2.) When I found frogs in a pond in Maine, and I began tossing them through the air. Mom grabbed me by the hair and pulled hard.
“Does that hurt? Does it? That’s because you are a living thing. Mistreatment hurts. That frog is a living thing, too. And your mistreatment hurts him!”
- I apologized to the frog and set it down, where it leaped back to the water.
- I said a prayer for all the frogs in Maine. “I will never cause you pain again.”
- When my school biology class offered the “Weak of heart” to leave before the dissection of frogs, I stood up and told the professor: “My mother once told me frogs are living things. Do you believe a frog is a living thing, sir?”
- I was tossed from class. Of course frogs were living things. We were going to kill them, right? We had to repeat the dissection to learn. It's the scientific method to duplicate procedures and find the same results. But I had arisen from the realm of unconscious and mean, thanks to Mom, and I'm dissecting that for you now. Frogs, given my change in perspective, were for saving.
3.) At night, I wanted my dog to go to bed with me.
- I kept pulling her off her bed and holding her tightly next to me, so she wouldn’t run away. But I always lost control of her, as I’d start to doze off.
- Mom wisely suggested, “If you want to be cuddled and loved, use treats and affection. But don’t put your dog in jail!”

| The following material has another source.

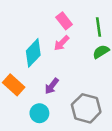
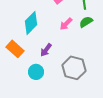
pink arrow: (62, 43) -> (66, 24), moved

- Each night I gave Chica some treats after she came up to my bed. Then I’d pet her and scratch behind her ears and under her collar. She’d relax and snuggle. Then she’d hop down and go back to her own bed.
- One morning, I woke up to her snubbed snout, with its sniffles and snorts, snuggled into my pillow. I remember the rush of delight at her asthmatic huffs and puffs so close to me.
- I remember my initial fear and subsequent delight as she had a doggy dream, shivering and shaking in short fits with a soundtrack of slight cries and stifled “Woof! Woof!” thrown in.
- There was the sweet rush of love for my little dog, relaxed and surrendered to the deepest sleep, harbored against my side, anchored by a paw touching this 9-year-old boy.
- And that’s how it went until Chica died.